Aquel hombre hablaba y hablaba sin parar, haciéndose un remolino con los dedos de una mano en los pelos de la coronilla y sujetando con la otra el teléfono. Yo estaba sentada a su lado, espalda contra espalda, en el bar de la esquina de mi casa donde había una tropa de hombres silenciosos viendo el fútbol. Había bajado a tomarme una cerveza para dejar de escuchar las gilipolleces que suele decir mi marido los sábados por la mañana.
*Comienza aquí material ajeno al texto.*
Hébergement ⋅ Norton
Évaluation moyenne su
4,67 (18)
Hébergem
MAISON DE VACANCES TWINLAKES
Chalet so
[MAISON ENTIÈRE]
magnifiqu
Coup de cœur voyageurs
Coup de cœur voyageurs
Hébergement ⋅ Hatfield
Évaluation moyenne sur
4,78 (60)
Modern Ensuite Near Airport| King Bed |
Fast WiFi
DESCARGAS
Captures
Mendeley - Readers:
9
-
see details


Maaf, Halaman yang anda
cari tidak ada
De vez en cuando le miraba de reojo.
“Dios mío, parece que no es suficiente cruz tener que aguantar a mi propio marido que ahora me haces aguantar al de otra”, pensé cuando llevaba cinco minutos intentando concentrarme en el partido de futbol que echaban en la tele. Me cambié de sitio. En la barra engullí la segunda cerveza con ansiedad y le pedí al camarero otra. Pero aquel señor buenorro no paraba de charlotear a la vez que daba un sorbito a su taza de té.
“Tío, últimamente mi Mari y yo casi no lo hacemos. Vamos a tener que ir a un asesor matrimonial”. “Estoy apuntado al gimnasio, pero no voy desde hace cuatro meses”. “Me ha contado un padre del cole que el profesor de los niños tiene las uñas demasiado largas y voy a tener que ir al director a quejarme, que un día le va a sacar un ojo a mi niña con sus garras”. “Paco, creo que la Mari me engaña, que está con otro y que me va a dejar. Ya no me mira igual”. De ese estilo eran las frases que aquel marido en crisis le soltaba a su colega, con sólo unos segundos de descanso para mis oídos, que ya están demasiado castigados por el plasta de mi Paco, que últimamente está intratable.
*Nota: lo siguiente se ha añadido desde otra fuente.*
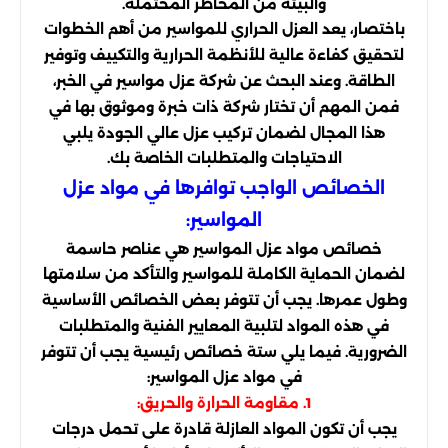
والبيئة من المخاطر المحتملة.
باختصار، يعد العزل الحراري للمواسير من أهم الخطوات
لتحقيق كفاءة عالية للأنظمة الحرارية والتكييف وتوفير
الطاقة. وعند البحث عن شركة عزل مواسير في الخبر،
فمن المهم أن تختار شركة ذات خبرة وموثوق بها في
هذا المجال لضمان تركيب عزل عالي الجودة يلبي
الاحتياجات والمتطلبات الخاصة بك.
الخصائص الواجب توافرها في مواد عزل
المواسير:
خصائص مواد عزل المواسير هي عناصر حاسمة
لضمان الحماية الكاملة للمواسير والتأكد من سلامتها
وطول عمرها. يجب أن تتوفر بعض الخصائص الأساسية
في هذه المواد لتلبية المعايير الفنية والمتطلبات
الضرورية. فيما يلي ستة خصائص رئيسية يجب أن تتوفر
في مواد عزل المواسير:
1. مقاومة الحرارة والحريق:
يجب أن تكون المواد العازلة قادرة على تحمل درجات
Me pedí otra cerveza y salí a la terraza del bar. Pero aquel marido empalagoso me copió la idea y se salió detrás de mí. Intenté apurar el cigarrillo que me había encendido hace un minuto, para no tener que entablar ninguna nueva conversación con aquel pesado. Pero al final me quedé a su lado. Tenía un culo mucho mejor que el de mi Paco, que acumula más celulitis que yo después del embarazo. El señor colgó el teléfono, y cómo se dio cuenta de que estaba mirándole el trasero recreándome, me preguntó: “¿Qué mira señora? ¿Me he manchado con el té?” Yo le respondí: “Pues qué voy a mirar: tu culo, macizo”. Se quedó hecho un cuadro.
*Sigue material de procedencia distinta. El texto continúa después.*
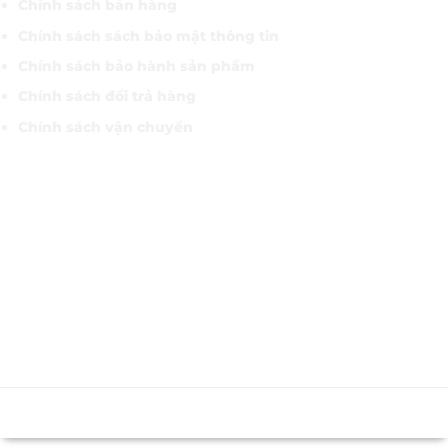
Chính sách bán hàng
Chính sách sách bảo mật thông tin
Chính sách bảo hành sản phẩm
Chính sách đổi trả hàng
Chính sách vận chuyển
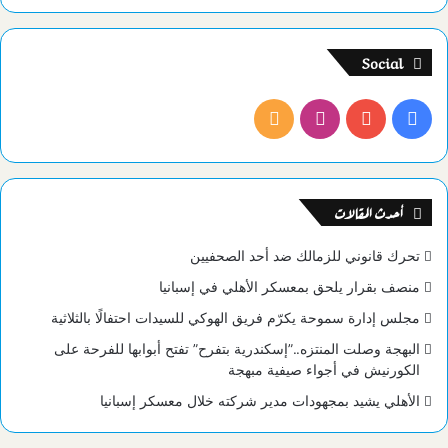
Social
فيسبوك
يوتيوب
انستقرام
ملخص
الموقع
RSS
أحدث المقالات
تحرك قانوني للزمالك ضد أحد الصحفيين
منصف بقرار يلحق بمعسكر الأهلي في إسبانيا
مجلس إدارة سموحة يكرّم فريق الهوكي للسيدات احتفالًا بالثلاثية
البهجة وصلت المنتزه..”إسكندرية بتفرح” تفتح أبوابها للفرحة على
الكورنيش في أجواء صيفية مبهجة
الأهلي يشيد بمجهودات مدير شركته خلال معسكر إسبانيا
Los hombres son todos iguales. O al menos eso pensaba yo. Aquel marido preocupado por el colegio de sus niños, porque su mujer le iba a dejar y por su falta de rutina en el gimnasio, se transformó por unos segundos en un macho alfa. “Menos mal, no es gay”, respiré aliviada mientras él sacaba pecho de forma ridícula, dejaba de dejar de jugar con el remolino del pelo con los dedos y se hacía el interesante mientras se metía dentro del bar para pedirse otra taza de té. Yo me pedí otra cerveza, que no estoy para tonterías. “Está desentrenado, pero eso lo arreglo yo rápido”, pensé. Me acerqué a él y le dije: “Oye, estoy hasta los ovarios de mi marido y de las conversaciones de las madres plastas, pero si te callas podemos irnos a jugar un rato, que me aburro. Me da igual que sean las doce del mediodía”. Aquel hombre, nervioso, se puso firme como un militar. Se abrochó la chaqueta y, después de pegarle el último sorbo al té y pagar su cuenta y la mía, me cogió del brazo y me llevó a la puerta mientras se encendía un cigarrillo y me ofrecía a mi otro. Sus manos temblaban. Había conseguido ponerle tontorrón. Me pegó un cachete en el culo y me dijo: “Mire señora, usted tampoco tiene un mal trasero. ¿Pero no le da vergüenza? ¿Qué se cree, señora? Que yo quiero mucho a mi Mari”. Y se fue.